* What you need to do: In the data below, find the line containing "Take the next step in your le", then set down that line and every later line up to and including the line containing "GLOBAL CHARGING", exactly.

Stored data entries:
===============

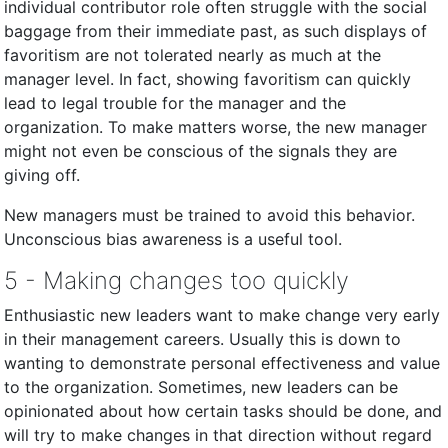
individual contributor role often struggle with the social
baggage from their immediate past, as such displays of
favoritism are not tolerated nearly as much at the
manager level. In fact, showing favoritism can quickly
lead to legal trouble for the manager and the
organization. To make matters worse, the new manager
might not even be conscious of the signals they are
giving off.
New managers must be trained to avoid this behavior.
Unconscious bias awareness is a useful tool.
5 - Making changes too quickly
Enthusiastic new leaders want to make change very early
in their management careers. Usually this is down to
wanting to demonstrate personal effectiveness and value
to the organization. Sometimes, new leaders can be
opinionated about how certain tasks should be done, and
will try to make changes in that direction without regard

===============

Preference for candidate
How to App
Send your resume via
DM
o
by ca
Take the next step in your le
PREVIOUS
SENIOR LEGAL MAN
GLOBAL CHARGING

===============

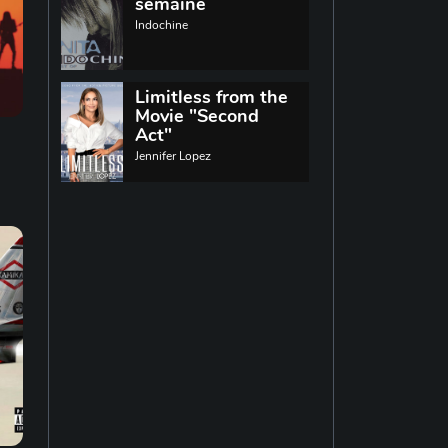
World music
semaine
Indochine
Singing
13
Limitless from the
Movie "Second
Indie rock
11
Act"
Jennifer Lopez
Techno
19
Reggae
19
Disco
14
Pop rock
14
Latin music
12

===============

* Answer to this exercise:
Take the next step in your le
PREVIOUS
SENIOR LEGAL MAN
GLOBAL CHARGING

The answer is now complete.